TASK GOAL: For the entries that follow, retype exactly the lines from the one containing "П.А. Сорокин говорил" to the one containing "Abreisetag können gebucht werden.", inclusive, and only those. Images stay out of the copy.

DATASET RECORDS:
------------

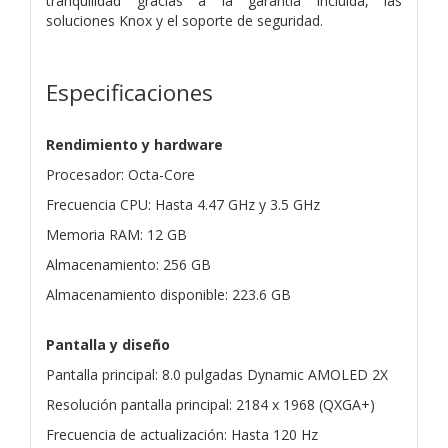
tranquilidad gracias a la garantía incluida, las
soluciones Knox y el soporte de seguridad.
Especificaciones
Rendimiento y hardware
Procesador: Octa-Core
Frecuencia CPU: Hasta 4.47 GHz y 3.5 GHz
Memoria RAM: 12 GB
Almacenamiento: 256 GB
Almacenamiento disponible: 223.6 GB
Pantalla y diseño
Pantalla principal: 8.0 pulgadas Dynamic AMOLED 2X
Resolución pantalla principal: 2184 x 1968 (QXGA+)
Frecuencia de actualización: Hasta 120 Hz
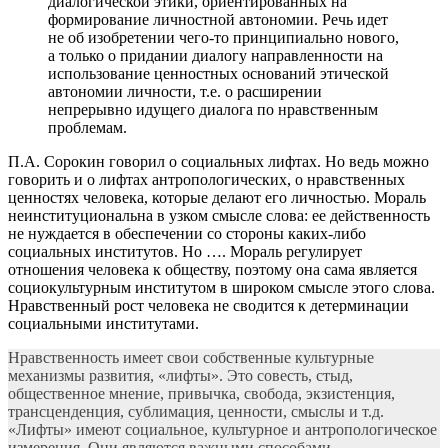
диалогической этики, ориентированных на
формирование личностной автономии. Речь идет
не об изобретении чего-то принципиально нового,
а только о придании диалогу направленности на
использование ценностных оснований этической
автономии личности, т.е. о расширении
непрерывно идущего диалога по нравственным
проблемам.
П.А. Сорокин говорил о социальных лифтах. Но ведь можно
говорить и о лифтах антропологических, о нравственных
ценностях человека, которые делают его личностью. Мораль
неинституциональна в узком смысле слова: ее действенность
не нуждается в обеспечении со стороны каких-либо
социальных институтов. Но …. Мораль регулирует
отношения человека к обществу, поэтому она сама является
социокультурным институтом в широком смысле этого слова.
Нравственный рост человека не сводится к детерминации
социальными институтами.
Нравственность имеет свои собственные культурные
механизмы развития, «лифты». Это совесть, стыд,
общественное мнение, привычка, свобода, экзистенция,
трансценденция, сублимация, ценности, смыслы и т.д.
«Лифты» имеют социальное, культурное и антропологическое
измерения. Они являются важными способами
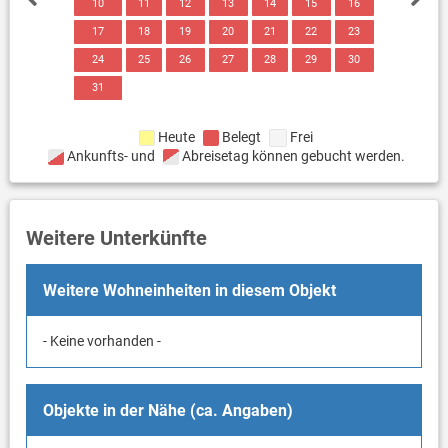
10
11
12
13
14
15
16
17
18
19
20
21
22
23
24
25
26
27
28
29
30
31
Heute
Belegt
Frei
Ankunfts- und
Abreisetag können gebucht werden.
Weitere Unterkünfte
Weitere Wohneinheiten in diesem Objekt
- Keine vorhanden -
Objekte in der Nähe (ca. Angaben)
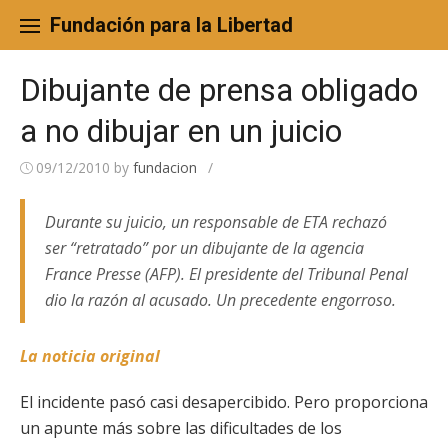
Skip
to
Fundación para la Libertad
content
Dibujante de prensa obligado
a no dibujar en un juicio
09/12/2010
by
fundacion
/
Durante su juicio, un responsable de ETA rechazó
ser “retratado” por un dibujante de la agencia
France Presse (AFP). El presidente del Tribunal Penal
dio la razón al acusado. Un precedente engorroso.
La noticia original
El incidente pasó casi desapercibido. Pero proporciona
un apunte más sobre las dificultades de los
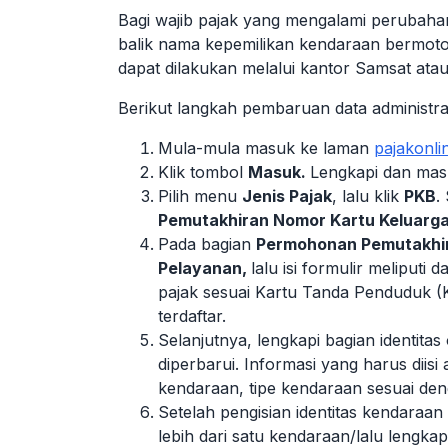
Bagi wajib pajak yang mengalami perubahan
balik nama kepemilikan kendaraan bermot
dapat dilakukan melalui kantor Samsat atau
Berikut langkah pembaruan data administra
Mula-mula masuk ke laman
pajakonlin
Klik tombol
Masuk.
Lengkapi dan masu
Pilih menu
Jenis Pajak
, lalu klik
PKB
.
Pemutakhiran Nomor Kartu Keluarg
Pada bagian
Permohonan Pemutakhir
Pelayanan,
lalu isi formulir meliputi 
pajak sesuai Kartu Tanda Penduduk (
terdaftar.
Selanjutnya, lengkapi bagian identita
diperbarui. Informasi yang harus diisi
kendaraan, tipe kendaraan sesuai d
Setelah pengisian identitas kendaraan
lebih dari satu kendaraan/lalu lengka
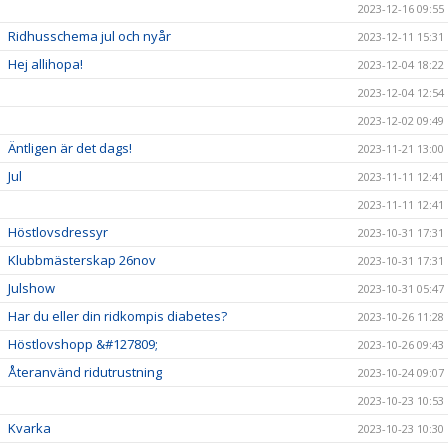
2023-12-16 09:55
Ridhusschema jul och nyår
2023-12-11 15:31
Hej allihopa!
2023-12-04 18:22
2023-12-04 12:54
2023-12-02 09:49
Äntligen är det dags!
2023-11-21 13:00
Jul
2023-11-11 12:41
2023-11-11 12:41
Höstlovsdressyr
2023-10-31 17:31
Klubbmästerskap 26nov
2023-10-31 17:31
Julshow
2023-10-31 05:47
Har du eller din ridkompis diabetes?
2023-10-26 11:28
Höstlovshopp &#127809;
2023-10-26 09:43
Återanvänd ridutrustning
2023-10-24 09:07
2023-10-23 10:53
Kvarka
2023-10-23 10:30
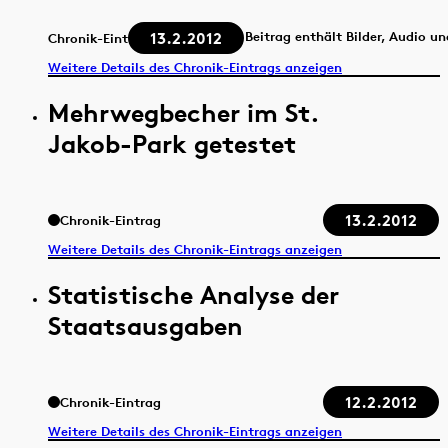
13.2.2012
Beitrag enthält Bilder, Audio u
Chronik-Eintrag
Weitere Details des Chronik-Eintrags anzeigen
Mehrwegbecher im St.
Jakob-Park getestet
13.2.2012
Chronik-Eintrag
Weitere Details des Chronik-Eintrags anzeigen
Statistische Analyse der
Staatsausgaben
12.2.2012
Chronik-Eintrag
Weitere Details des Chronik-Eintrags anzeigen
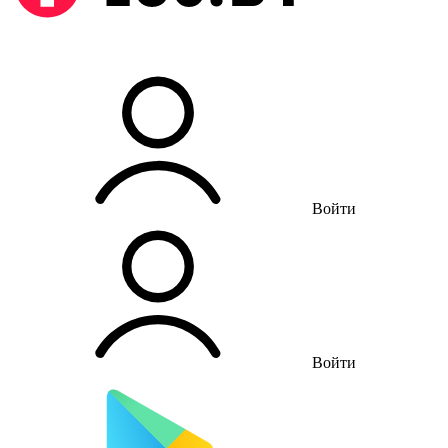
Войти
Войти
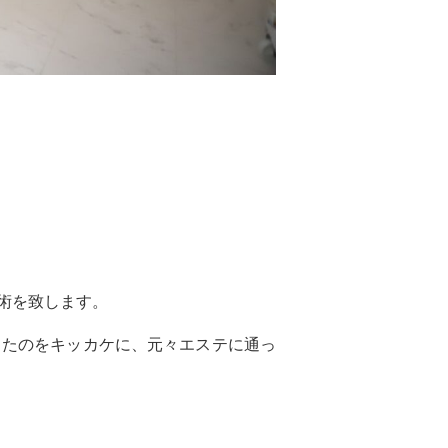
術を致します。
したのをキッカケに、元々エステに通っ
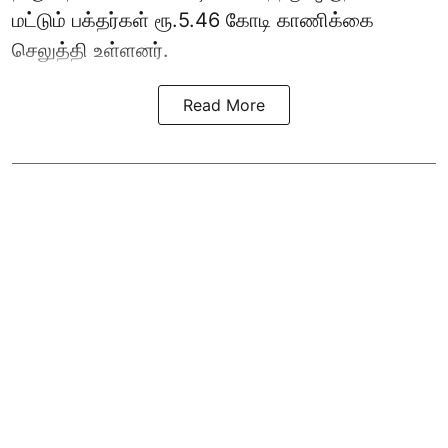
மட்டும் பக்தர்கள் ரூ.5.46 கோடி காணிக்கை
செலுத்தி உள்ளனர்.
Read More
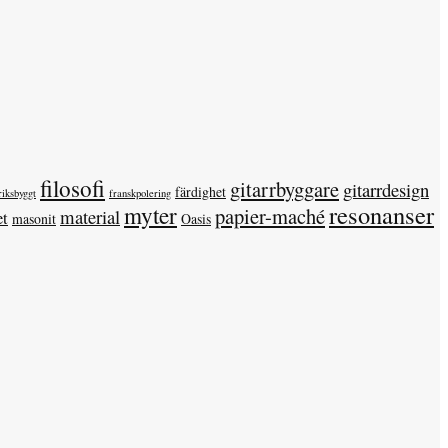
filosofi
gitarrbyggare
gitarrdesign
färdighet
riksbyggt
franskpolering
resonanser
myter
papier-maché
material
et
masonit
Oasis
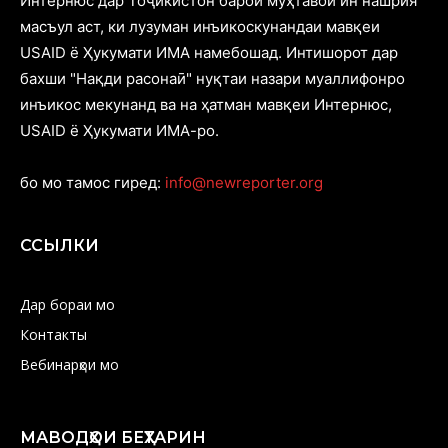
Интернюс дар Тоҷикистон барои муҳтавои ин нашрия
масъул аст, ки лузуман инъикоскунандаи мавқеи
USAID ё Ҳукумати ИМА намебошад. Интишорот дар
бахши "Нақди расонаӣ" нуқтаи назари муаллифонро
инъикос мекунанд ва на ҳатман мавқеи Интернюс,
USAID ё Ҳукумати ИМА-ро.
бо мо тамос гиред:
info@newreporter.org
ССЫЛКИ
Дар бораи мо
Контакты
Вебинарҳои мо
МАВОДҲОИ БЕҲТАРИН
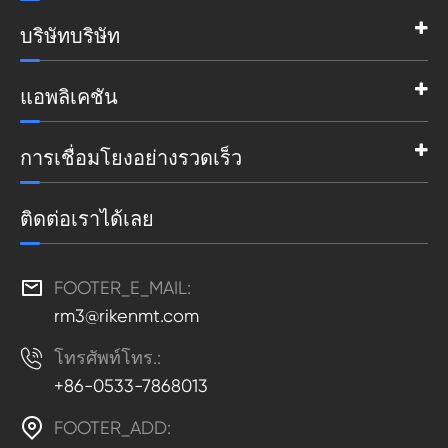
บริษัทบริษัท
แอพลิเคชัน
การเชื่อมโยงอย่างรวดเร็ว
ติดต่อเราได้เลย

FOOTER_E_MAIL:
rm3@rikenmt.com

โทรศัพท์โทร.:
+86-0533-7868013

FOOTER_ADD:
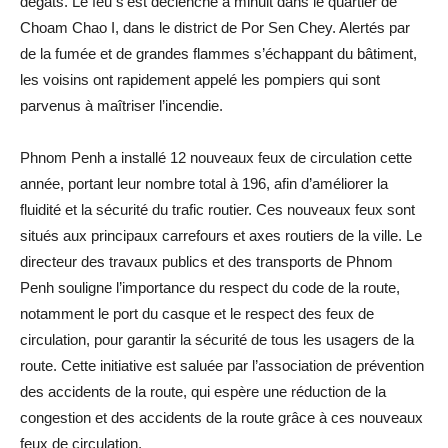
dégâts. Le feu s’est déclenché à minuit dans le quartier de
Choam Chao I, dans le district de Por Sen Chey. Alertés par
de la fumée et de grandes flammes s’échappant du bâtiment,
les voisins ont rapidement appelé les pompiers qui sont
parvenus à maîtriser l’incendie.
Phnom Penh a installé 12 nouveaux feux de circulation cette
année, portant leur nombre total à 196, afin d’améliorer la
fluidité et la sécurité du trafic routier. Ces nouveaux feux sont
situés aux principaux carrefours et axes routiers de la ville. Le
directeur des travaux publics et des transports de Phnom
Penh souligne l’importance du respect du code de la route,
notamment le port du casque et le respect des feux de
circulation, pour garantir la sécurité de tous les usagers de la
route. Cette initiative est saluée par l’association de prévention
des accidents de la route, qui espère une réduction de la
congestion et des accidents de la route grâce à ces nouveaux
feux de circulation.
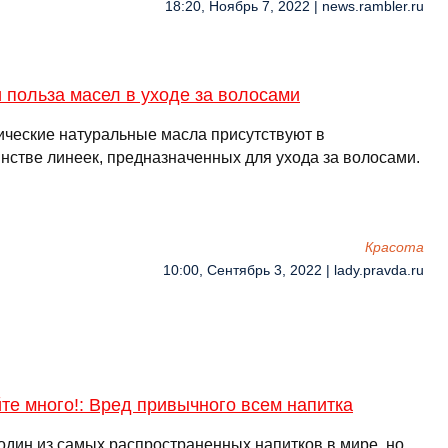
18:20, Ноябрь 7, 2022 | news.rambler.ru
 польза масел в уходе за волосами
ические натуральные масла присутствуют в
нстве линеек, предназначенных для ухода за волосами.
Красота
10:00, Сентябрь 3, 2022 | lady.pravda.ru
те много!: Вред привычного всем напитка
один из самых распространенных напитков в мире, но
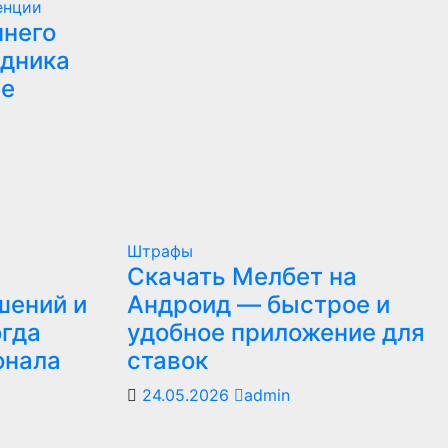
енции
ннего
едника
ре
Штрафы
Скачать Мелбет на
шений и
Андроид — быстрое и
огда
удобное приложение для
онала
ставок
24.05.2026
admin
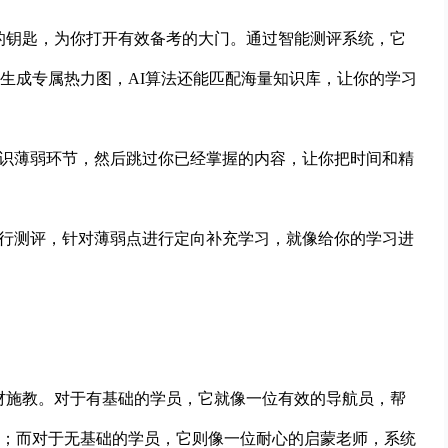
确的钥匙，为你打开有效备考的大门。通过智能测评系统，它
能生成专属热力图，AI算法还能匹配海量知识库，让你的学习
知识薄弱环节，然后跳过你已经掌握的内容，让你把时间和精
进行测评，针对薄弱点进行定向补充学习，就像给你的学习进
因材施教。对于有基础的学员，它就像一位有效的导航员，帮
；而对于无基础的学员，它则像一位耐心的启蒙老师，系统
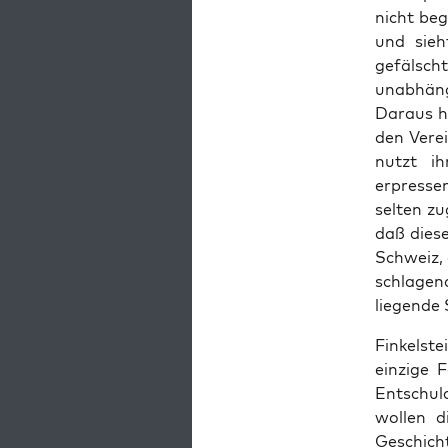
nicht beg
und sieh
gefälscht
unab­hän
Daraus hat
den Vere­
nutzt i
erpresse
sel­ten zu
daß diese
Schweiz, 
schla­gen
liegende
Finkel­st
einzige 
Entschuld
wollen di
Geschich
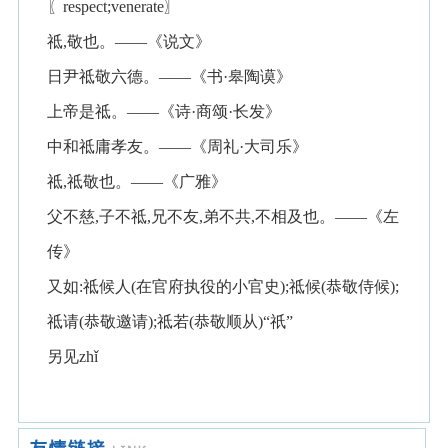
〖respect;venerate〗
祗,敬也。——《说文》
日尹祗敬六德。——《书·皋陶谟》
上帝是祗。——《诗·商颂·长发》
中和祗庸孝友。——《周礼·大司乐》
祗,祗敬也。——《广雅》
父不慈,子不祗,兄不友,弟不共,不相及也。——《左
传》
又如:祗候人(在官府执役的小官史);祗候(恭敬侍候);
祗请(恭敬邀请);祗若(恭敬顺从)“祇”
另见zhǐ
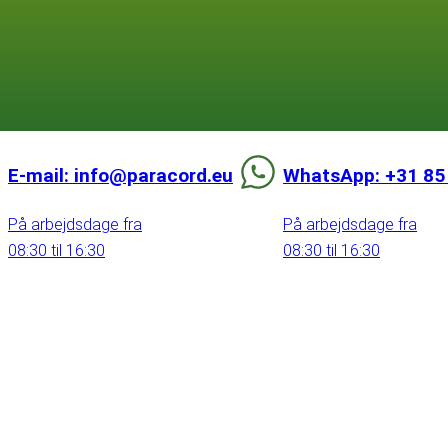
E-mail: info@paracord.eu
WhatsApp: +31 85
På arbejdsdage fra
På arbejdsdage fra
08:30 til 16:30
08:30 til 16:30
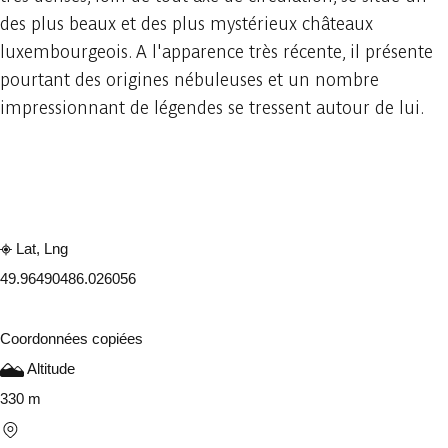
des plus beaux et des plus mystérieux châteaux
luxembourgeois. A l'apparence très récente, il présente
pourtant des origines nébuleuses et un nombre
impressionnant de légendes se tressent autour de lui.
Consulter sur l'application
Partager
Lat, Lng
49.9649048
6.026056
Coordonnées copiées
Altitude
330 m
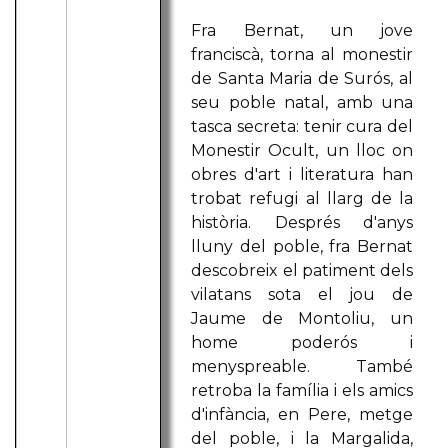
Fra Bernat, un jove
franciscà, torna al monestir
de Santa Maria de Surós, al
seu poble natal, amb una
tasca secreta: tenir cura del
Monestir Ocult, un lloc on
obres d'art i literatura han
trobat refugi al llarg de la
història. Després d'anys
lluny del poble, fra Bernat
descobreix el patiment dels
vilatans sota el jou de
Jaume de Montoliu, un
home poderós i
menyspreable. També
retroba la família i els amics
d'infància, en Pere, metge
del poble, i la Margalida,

------------

OUTPUT OF THE TASK:
П.А. Сорокин говорил о социальных лифтах. Но ведь можно
говорить и о лифтах антропологических, о нравственных
ценностях человека, которые делают его личностью. Мораль
неинституциональна в узком смысле слова: ее действенность
не нуждается в обеспечении со стороны каких-либо
социальных институтов. Но …. Мораль регулирует
отношения человека к обществу, поэтому она сама является
социокультурным институтом в широком смысле этого слова.
Нравственный рост человека не сводится к детерминации
социальными институтами.
Нравственность имеет свои собственные культурные
механизмы развития, «лифты». Это совесть, стыд,
общественное мнение, привычка, свобода, экзистенция,
трансценденция, сублимация, ценности, смыслы и т.д.
«Лифты» имеют социальное, культурное и антропологическое
измерения. Они являются важными способами
10
11
12
13
14
15
16
17
18
19
20
21
22
23
24
25
26
27
28
29
30
31
Heute
Belegt
Frei
Ankunfts- und
Abreisetag können gebucht werden.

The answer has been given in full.